Prinzipiell habe ich immer Lust, neue Techniken und Materialien auszuprobieren. Ich bin lockerer bei der Keramik, habe weniger Erwartungen an das Endprodukt als bei der Malerei, wo es ja schon manchmal sehr technisch wird bei mir. Ich habe nicht so ein komplexes technisches Wissen in der Bildhauerei, aber dadurch stehe ich mir auch nicht selbst im Weg damit.
Deine Arbeiten sind ja aktuell nicht nur in Berlin zu sehen, sondern auch in den Deichtorhallen in Hamburg bei der Ausstellung „Jetzt! Junge Malerei in Deutschland“, die zuvor schon in Bonn, Wiesbaden und Chemnitz Station gemacht und viel Aufmerksamkeit bekommen hat. Glückwunsch dazu! Ist es nicht der Hammer in vier Museen in Deutschland innerhalb so kurzer Zeit auszustellen – wie fühlt sich das an?
Ich habe erst gar nicht realisiert, was für eine große Sache das ist. Ich war die letzte Künstlerin, die das Kuratoren-Team besucht hat. Erst als die ersten drei Eröffnungen anliefen habe ich gemerkt, wie besonders es ist, Teil dieser Ausstellung zu sein.

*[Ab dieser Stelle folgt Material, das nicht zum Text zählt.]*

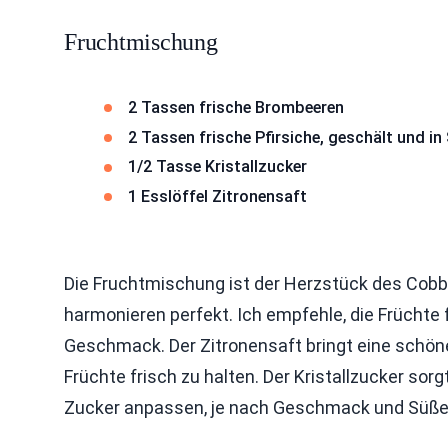
Fruchtmischung
2 Tassen frische Brombeeren
2 Tassen frische Pfirsiche, geschält und i
1/2 Tasse Kristallzucker
1 Esslöffel Zitronensaft
Die Fruchtmischung ist der Herzstück des Cobb
harmonieren perfekt. Ich empfehle, die Früchte
Geschmack. Der Zitronensaft bringt eine schöne 
Früchte frisch zu halten. Der Kristallzucker sor
Zucker anpassen, je nach Geschmack und Süße 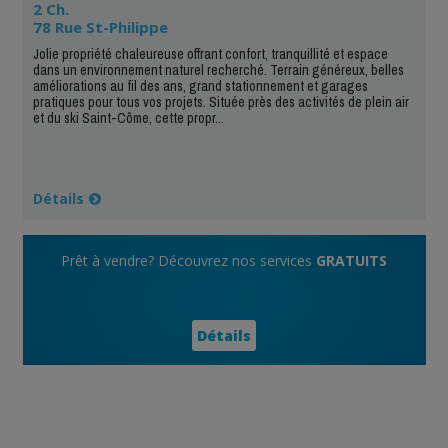
2 Ch.
78 Rue St-Philippe
Jolie propriété chaleureuse offrant confort, tranquillité et espace
dans un environnement naturel recherché. Terrain généreux, belles
améliorations au fil des ans, grand stationnement et garages
pratiques pour tous vos projets. Située près des activités de plein air
et du ski Saint-Côme, cette propr...
Détails
Prêt à vendre? Découvrez nos services
GRATUITS
Détails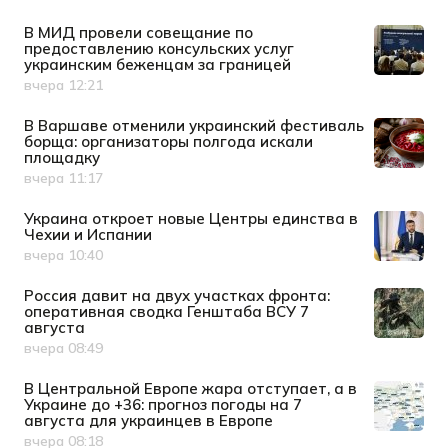
В МИД провели совещание по
предоставлению консульских услуг
украинским беженцам за границей
вчера 12:21
Дата публикации
В Варшаве отменили украинский фестиваль
борща: организаторы полгода искали
площадку
вчера 11:17
Дата публикации
Украина откроет новые Центры единства в
Чехии и Испании
вчера 10:40
Дата публикации
Россия давит на двух участках фронта:
оперативная сводка Генштаба ВСУ 7
августа
вчера 08:49
Дата публикации
В Центральной Европе жара отступает, а в
Украине до +36: прогноз погоды на 7
августа для украинцев в Европе
вчера 08:18
Дата публикации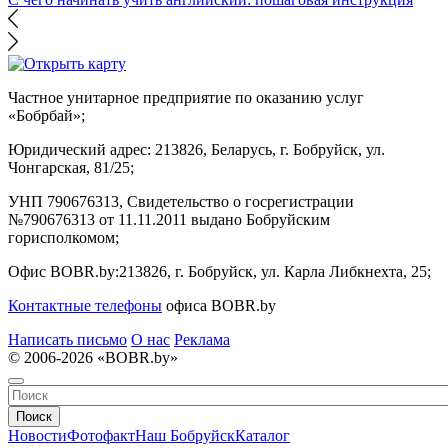
Частное унитарное предприятие по оказанию услуг
«Бобрбай»;
Юридический адрес:
213826, Беларусь, г. Бобруйск, ул.
Чонгарская, 81/25;
УНП 790676313, Свидетельство о госрегистрации
№790676313 от 11.11.2011 выдано Бобруйским
горисполкомом;
Офис BOBR.by:
213826, г. Бобруйск, ул. Карла Либкнехта, 25;
Контактные телефоны
офиса BOBR.by
Написать письмо
О нас
Реклама
© 2006-2026 «BOBR.by»
Поиск
Новости
Фотофакт
Наш Бобруйск
Каталог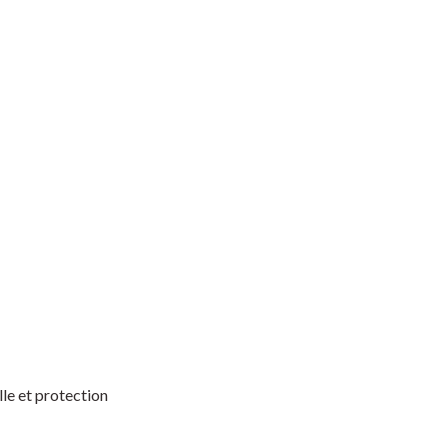
lle et protection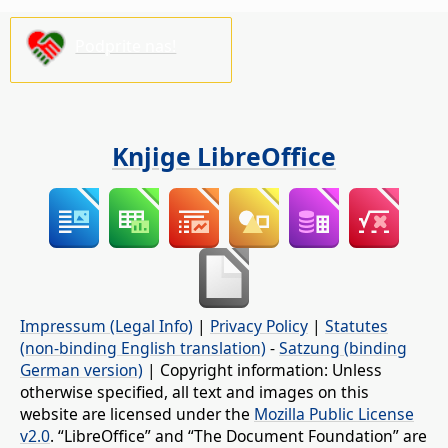
Podprite nas!
Knjige LibreOffice
Impressum (Legal Info)
|
Privacy Policy
|
Statutes
(non-binding English translation)
-
Satzung (binding
German version)
| Copyright information: Unless
otherwise specified, all text and images on this
website are licensed under the
Mozilla Public License
v2.0
. “LibreOffice” and “The Document Foundation” are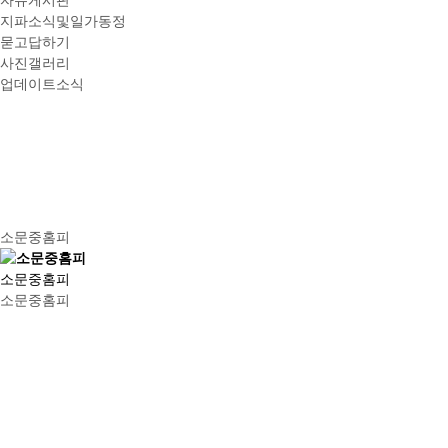
자유게시판
지파소식및일가동정
묻고답하기
사진갤러리
업데이트소식
소문중홈피
소문중홈피
소문중홈피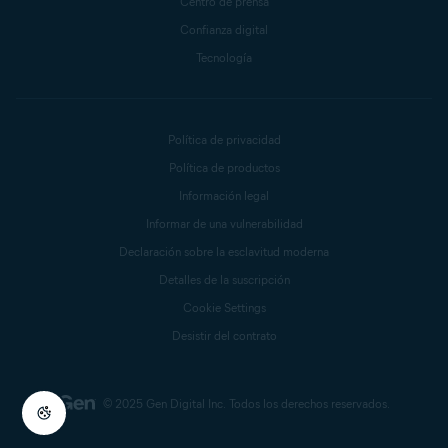
Centro de prensa
Confianza digital
Tecnología
Política de privacidad
Política de productos
Información legal
Informar de una vulnerabilidad
Declaración sobre la esclavitud moderna
Detalles de la suscripción
Cookie Settings
Desistir del contrato
© 2025 Gen Digital Inc.
Todos los derechos reservados.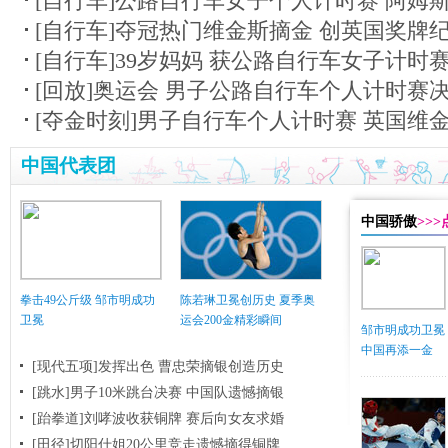
[自行车]公路自行车女子个人计时赛 阿姆
[自行车]夺冠热门维金斯摘金 创英国奖牌
[自行车]39岁妈妈 获公路自行车女子计时
[回放]奥运会 男子公路自行车个人计时赛
[夺金时刻]男子自行车个人计时赛 英国维
中国代表团
中国骄傲
>>
拳击49公斤级 邹市明成功
陈若琳卫冕创历史 夏季奥
卫冕
运会200金精彩瞬间
邹市明成功卫冕
中国再添一金
[现代五项]发挥出色 曹忠荣摘银创造历史
[跳水]男子10米跳台决赛
中国队遗憾摘银
[跆拳道]刘哮波收获铜牌 赛后向女友求婚
[田径]切阳什姐20公里竞走遗憾摘得铜牌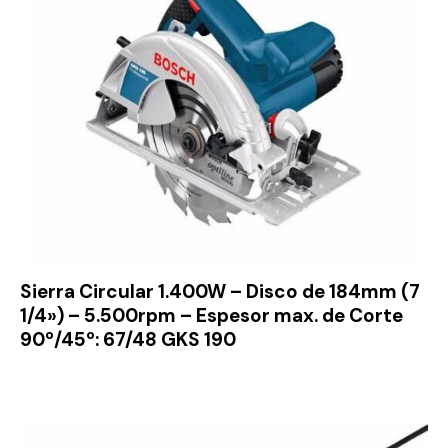
Sierra Circular 1.400W – Disco de 184mm (7
1/4») – 5.500rpm – Espesor max. de Corte
90º/45º: 67/48 GKS 190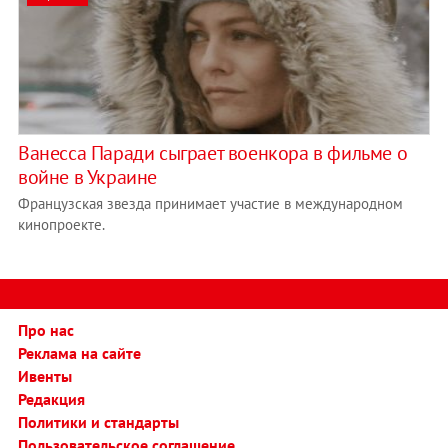
Ванесса Паради сыграет военкора в фильме о
войне в Украине
Французская звезда принимает участие в международном
кинопроекте.
Про нас
Реклама на сайте
Ивенты
Редакция
Политики и стандарты
Пользовательское соглашение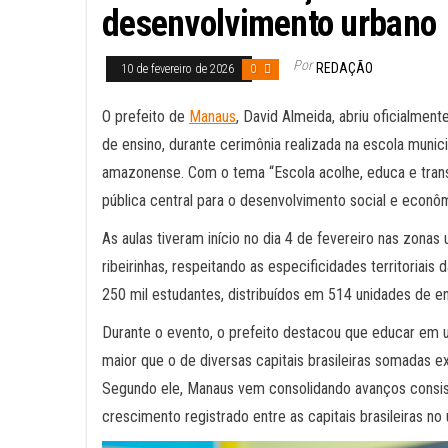
desenvolvimento urbano
Por
REDAÇÃO
10 de fevereiro de 2026
0
O prefeito de
Manaus
, David Almeida, abriu oficialment
de ensino, durante cerimônia realizada na escola munic
amazonense. Com o tema “Escola acolhe, educa e trans
pública central para o desenvolvimento social e econô
As aulas tiveram início no dia 4 de fevereiro nas zonas
ribeirinhas, respeitando as especificidades territoriai
250 mil estudantes, distribuídos em 514 unidades de en
Durante o evento, o prefeito destacou que educar em u
maior que o de diversas capitais brasileiras somadas e
Segundo ele, Manaus vem consolidando avanços consist
crescimento registrado entre as capitais brasileiras n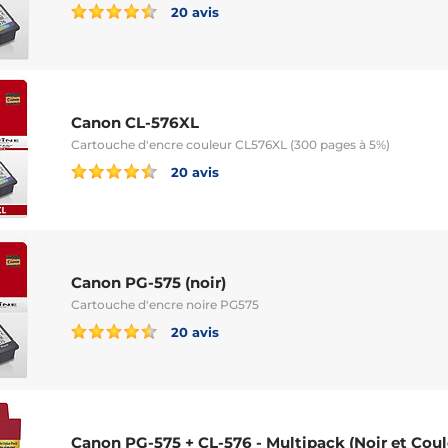
20 avis
Canon CL-576XL
Cartouche d'encre couleur CL576XL (300 pages à 5%)
20 avis
Canon PG-575 (noir)
Cartouche d'encre noire PG575
20 avis
Canon PG-575 + CL-576 - Multipack (Noir et Coul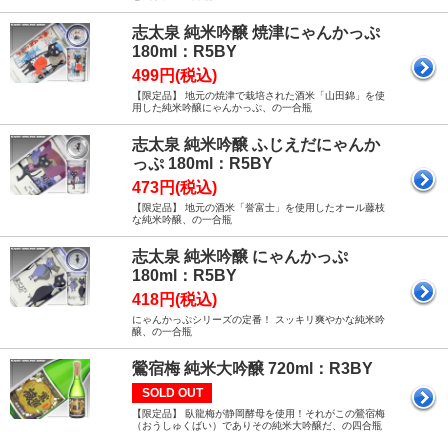
志太泉 純米吟醸 焼津にゃんかっぷ
180ml：R5BY
499円(税込)
【限定品】 地元の焼津で栽培された酒米「山田錦」を使
用した純米吟醸にゃんかっぷ、の一合瓶
志太泉 純米吟醸 ふじえだにゃんか
っぷ 180ml：R5BY
473円(税込)
【限定品】 地元の酒米「誉富士」を使用したオール藤枝
な純米吟醸、の一合瓶
志太泉 純米吟醸 にゃんかっぷ
180ml：R5BY
418円(税込)
にゃんかっぷシリーズの定番！ スッキリ爽やかな純米吟
醸、の一合瓶
鶯宿梅 純米大吟醸 720ml：R3BY
SOLD OUT
【限定品】 臥龍梅が静岡酵母を使用！それがこの鶯宿梅
（おうしゅくばい）でありその純米大吟醸だ、の四合瓶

Du bist da ja in bester Gesellschaft mit großartigen jungen Maler*innen, wie Ina Gerken, Moritz Neuhoff, Aneta Kajzer, Peppi Bottrop, Vivian Greven, Jana Schröder und vielen weiteren – welche Arbeiten deiner Kolleg*innen haben dich besonders beeindruckt?
Die meisten Teilnehmer kannte ich schon, wenn nicht persönlich dann zumindest digital. Mit vielen bin ich schon seit Jahren befreundet, wie z.B. Aneta Kajzer und Daniel Rossi. Die Vernissagen waren wie eine Klassenfahrt. Neuentdeckungen waren für mich Dana Greiner, Moritz Neuhoff und Toulu Hassani.
Du hast in Mainz und Leipzig studiert – was hast du aus der Zeit jeweils mitgenommen?
Mainz ist ein guter Inkubator. Man hat Zeit und Platz und Ruhe, den eigenen Ansatz zu entwickeln. In Leipzig habe ich dann die ersten Erfahrungen mit Ausstellungen und Kooperationen mit anderen Künstlern gemacht und auch die Arbeitsweise entwickelt, die ich heute noch verfolge.
Und wie war die Zeit bei Heribert Ottersbach?
Ich war die meiste Zeit bei Ingo Meller, wir haben uns nicht so gut verstanden. Aber gerade dieser Konflikt hat mich selbständiger werden lassen. Bei Heribert war ich dann Meisterschülerin, und es war ein unangestrengtes, fast kollegiales Verhältnis. Wir verstehen uns immer noch gut.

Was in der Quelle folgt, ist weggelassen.